## RECORDS FOR PROCESSING
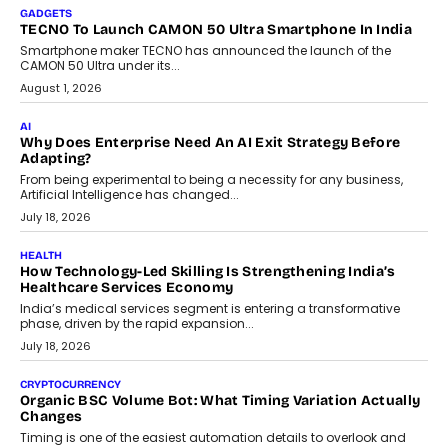
makers, governance is becoming as critical as the technology
itself. The article explores why accountability, transparency and
human oversight will shape the next phase of enterprise AI
adoption.
July 30, 2026
FINANCE
Beyond The Transaction: Scalefusion’s Sriram Kakarala
On Rethinking Enterprise Payment Security
Scalefusion’s Sriram Kakarala explains why businesses need to
rethink payment security as digital payments expand beyond
traditional banking applications into connected enterprise
environments.
July 30, 2026
LIFESTYLE
Beyond Diamonds: How Consumer Behaviour Is
Changing India’s Jewellery Market
A jewellery purchase in India used to come with a reason. A
wedding was...
July 30, 2026
CRYPTOCURRENCY
Choosing A White Label Crypto Wallet Company For
Business Growth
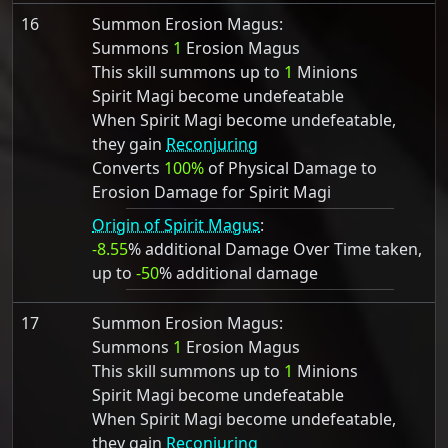
16
Summon Erosion Magus:
Summons
1
Erosion Magus
This skill summons up to
1
Minions
Spirit Magi become undefeatable
When Spirit Magi become undefeatable,
they gain
Reconjuring
Converts
100%
of Physical Damage to
Erosion Damage for Spirit Magi
Origin of Spirit Magus
:
-8.55
% additional Damage Over Time taken,
up to
-50
% additional damage
17
Summon Erosion Magus:
Summons
1
Erosion Magus
This skill summons up to
1
Minions
Spirit Magi become undefeatable
When Spirit Magi become undefeatable,
they gain
Reconjuring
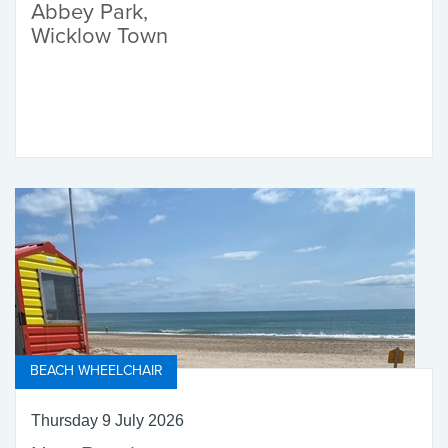
Abbey Park,
Wicklow Town
BEACH WHEELCHAIR
Thursday 9 July 2026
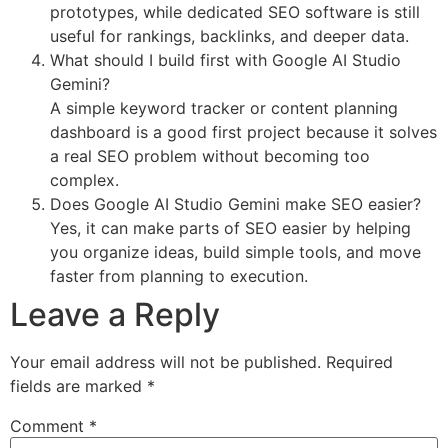
prototypes, while dedicated SEO software is still
useful for rankings, backlinks, and deeper data.
What should I build first with Google AI Studio
Gemini?
A simple keyword tracker or content planning
dashboard is a good first project because it solves
a real SEO problem without becoming too
complex.
Does Google AI Studio Gemini make SEO easier?
Yes, it can make parts of SEO easier by helping
you organize ideas, build simple tools, and move
faster from planning to execution.
Leave a Reply
Your email address will not be published.
Required
fields are marked
*
Comment
*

## TASK REQUIREMENTS
Given the entries above, count how many lines include the word "simple"; respond with the number only.

## ANSWER BOX
2